**EXERCISE DIRECTIONS:** Starting from the line that contains "Exjugadores, familiares, invitados y", reproduce each line exactly through the end of the material, and include no other lines.

::::

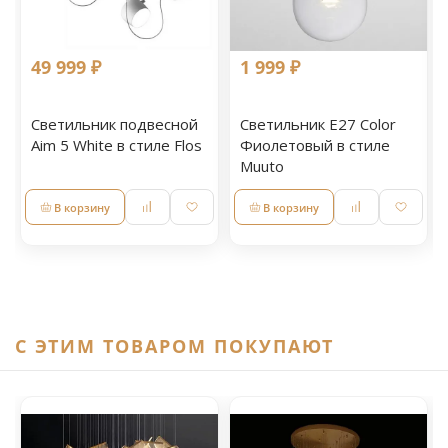
49 999 ₽
1 999 ₽
Светильник подвесной
Светильник E27 Color
Aim 5 White в стиле Flos
Фиолетовый в стиле
Muuto
В корзину
В корзину
C ЭТИМ ТОВАРОМ ПОКУПАЮТ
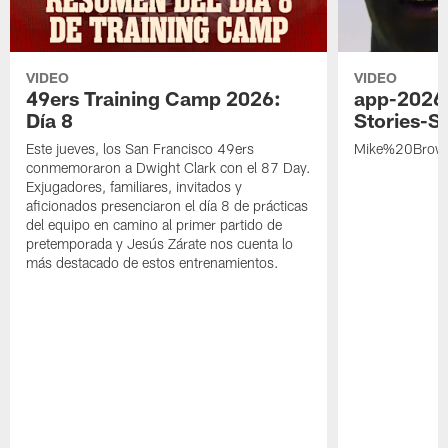
VIDEO
VIDEO
49ers Training Camp 2026:
app-2026
Día 8
Stories-S
Este jueves, los San Francisco 49ers
Mike%20Brow
conmemoraron a Dwight Clark con el 87 Day.
Exjugadores, familiares, invitados y
aficionados presenciaron el día 8 de prácticas
del equipo en camino al primer partido de
pretemporada y Jesús Zárate nos cuenta lo
más destacado de estos entrenamientos.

::::

**TASK RESULT:**
Exjugadores, familiares, invitados y
aficionados presenciaron el día 8 de prácticas
del equipo en camino al primer partido de
pretemporada y Jesús Zárate nos cuenta lo
más destacado de estos entrenamientos.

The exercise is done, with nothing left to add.